|Project 366 continues in 2017-18 with "Time capsules through the Musical Eras - A Continued journey through the Western Classical Music Repertoire". Read more here.|
The next four instalments of our time capsule series will explore music of the Romantic period, essentially spanning the 19th century, and stepping into the first decade or two of the 20th – though I don’t want you to necessarily hold me to that…
As we saw with Beethoven, Schubert and (I’d argue) some of Mozart’s late great works, the Romantic movement essentially has one common formative concept – the rigid forms that were established mostly in the classical period become more “guidelines”, providing context and order, but take a back seat to great ideas, themes and more programmatic and expressive works. Beethoven’s Pastoral symphony is indicative of what I mean here.

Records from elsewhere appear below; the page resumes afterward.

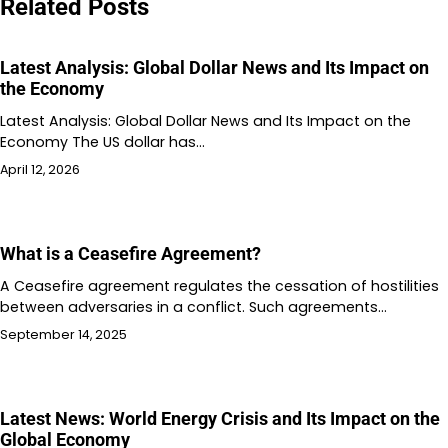
Related Posts
Latest Analysis: Global Dollar News and Its Impact on
the Economy
Latest Analysis: Global Dollar News and Its Impact on the
Economy The US dollar has…
April 12, 2026
What is a Ceasefire Agreement?
A Ceasefire agreement regulates the cessation of hostilities
between adversaries in a conflict. Such agreements…
September 14, 2025
Latest News: World Energy Crisis and Its Impact on the
Global Economy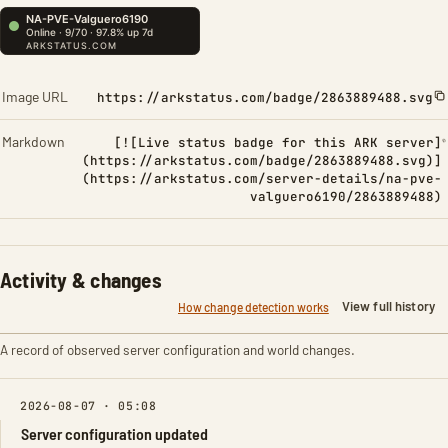
Image URL
https://arkstatus.com/badge/2863889488.svg
Markdown
[![Live status badge for this ARK server]
(https://arkstatus.com/badge/2863889488.svg)]
(https://arkstatus.com/server-details/na-pve-
valguero6190/2863889488)
Activity & changes
View full history
How change detection works
A record of observed server configuration and world changes.
2026-08-07 · 05:08
Server configuration updated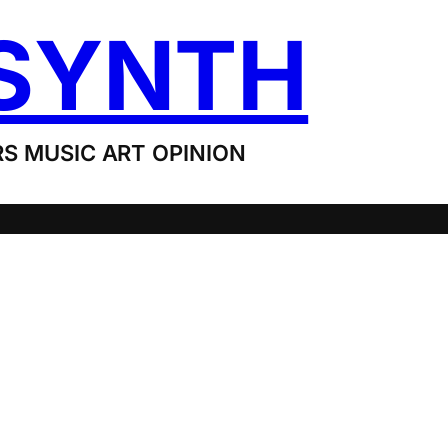
SYNTH
S MUSIC ART OPINION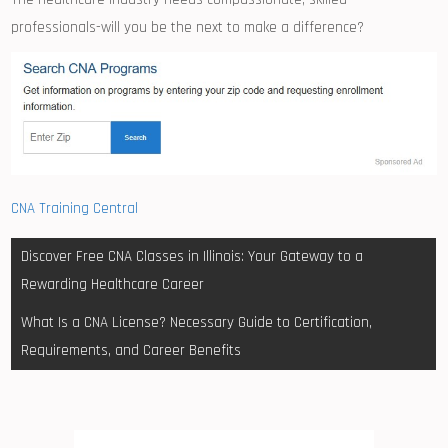
professionals-will⁢ you ‌be the next to make a difference?
CNA Training Central
Post
Discover Free CNA Classes in Illinois: Your Gateway to a
navigation
Rewarding Healthcare Career
What Is a CNA License? Necessary Guide to Certification,
Requirements, and Career Benefits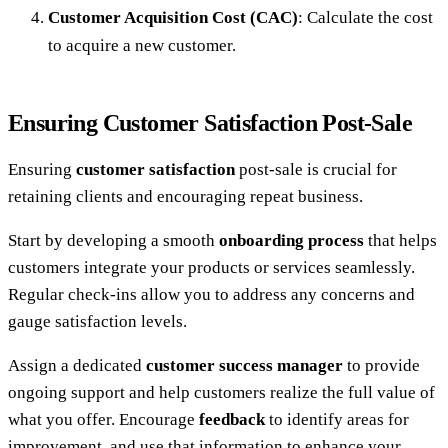
Customer Acquisition Cost (CAC)
: Calculate the cost
to acquire a new customer.
Ensuring Customer Satisfaction Post-Sale
Ensuring
customer satisfaction
post-sale is crucial for
retaining clients and encouraging repeat business.
Start by developing a smooth
onboarding process
that helps
customers integrate your products or services seamlessly.
Regular check-ins allow you to address any concerns and
gauge satisfaction levels.
Assign a dedicated
customer success manager
to provide
ongoing support and help customers realize the full value of
what you offer. Encourage
feedback
to identify areas for
improvement, and use that information to enhance your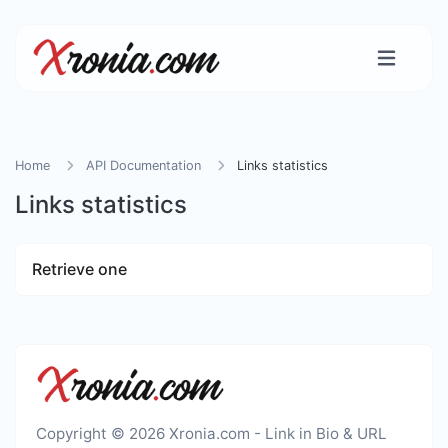
Home
API Documentation
Links statistics
Links statistics
Retrieve one
Copyright © 2026 Xronia.com - Link in Bio & URL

I like to think that composers break out of the rigid moulds, and let their imagination and feelings loose
If Italian composers have a large say in baroque and early classical periods, they are overtaken by three major “schools” of music, each with its own distinctive brand and sound These schools which are featured in their own chapters in the series, are regional (if not national), indicative of the “inheritance lines” and educational values of these three main regions. We begin this month with the French Romantics.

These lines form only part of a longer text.